First let’s start with the boring (but still important) stuff that you can skip but that you should probably read if you want a complete idea of the context of the findings. The funnel plot analysis did actually find evidence of publication bias. Meaning, the distribution of the data in the studies suggests that there may be null findings that haven’t been published, skewing the results of the meta-analysis and potentially making the effect of mental imagery appear stronger than it would be in actuality. However, they used a threshold of p < 0.10 versus the standard and more stringent 0.05 to detect bias, and the test they specifically used (Egger’s) has been criticized for high rates of false positives (4). Thus, I still think the overall findings of this meta-analysis are broadly accurate. However, it is possible the magnitudes of the effect sizes are slightly higher than they are in actuality; by how much though, I can’t say.
Regarding the people actually analyzed, the pooled sample size of the final analysis included 13 studies with a total of 370 participants; the typical sample size of the individual studies ranged from 8 to 15 participants per group. Four of the studies were on males and females, four did not define their subject pool (meaning they most likely recruited males and females because the authors felt sex would not be a confounding factor), one study was on females, and the remaining four were on males. This is a pretty encouraging blend of male and female participants, likely indicating that the findings can be applied to lifters of either sex. The average age of participants was 28.5 years (age range 18-83 years), and two studies examined a population of older adults (mean age of 72.9 years), so a broad range of age groups was assessed. Except for one study on athletes from both individual and team sports, all of the included studies assessed untrained individuals. Additionally, all of the studies assessed individuals who had never previously performed any structured mental training. As a final note, the studies included in this analysis overall had high scores for methodological soundness, which further reduces the likelihood that the meta-analyzed results are skewed.
For those of you who skipped to this, I can’t blame you. For those who read the previous section, your rewards are the main outcomes in simple bullet points:
This is a pretty cool meta-analysis with a pretty impressive overall message: Mental imagery training is an effective tool to enhance strength even while you are doing no actual physical training, and in fact, is only slightly less effective than physical training. While that is awesome, I have to rain on the parade a little bit by pointing out some important elements of this analysis. First of all, beginners make rapid gains in strength largely due to the initial neuromuscular and motor control adaptations they experience, while the structural changes to their bodies contribute far less to initial strength gains in a relative sense. This meta-analysis largely assessed untrained participants and, given that mental imagery can only improve the neurological and motor control pathways to strength, the finding that physical training was only slightly more effective than mental imagery is unsurprising when you think about it. Unfortunately, this means well-trained lifters would probably benefit less from mental imagery training. In trained lifters, mental imagery training compared to doing nothing might just serve to reduce losses in strength if large periods of physical detraining occurred, versus actually increasing strength (as was shown in this analysis). I don’t know that for sure, but if you squat twice your bodyweight and read this study and think you can take three months off training completely and get stronger by just visualizing squats, I think you’ll be disappointed.

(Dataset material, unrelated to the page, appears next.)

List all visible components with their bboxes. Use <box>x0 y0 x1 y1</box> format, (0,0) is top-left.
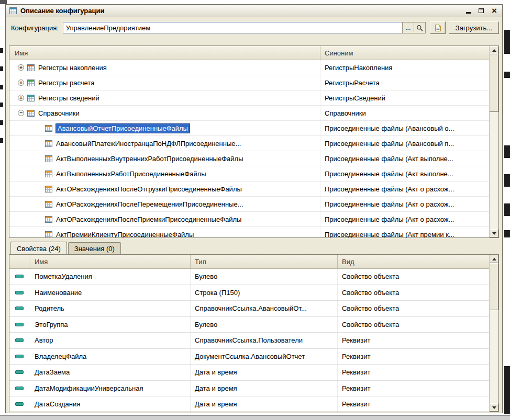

To continue raining on the parade, the effect of mental imagery on dynamic contractions (what we do during actual weight lifting) was small and only roughly one-third of the effect shown for isometric contractions. This also makes sense. If you close your eyes and think of flexing your bicep as hard as you can without actually performing a movement, it’s easy to imagine the feeling and experience. If you imagine yourself doing a free weight bench press or squat, going through the setup and completing the down and up phase of each repetition while imagining the feeling of the bar in your hands or on your back, the change in your visual field, and the contractions in all the associated muscle groups, it’s a lot harder.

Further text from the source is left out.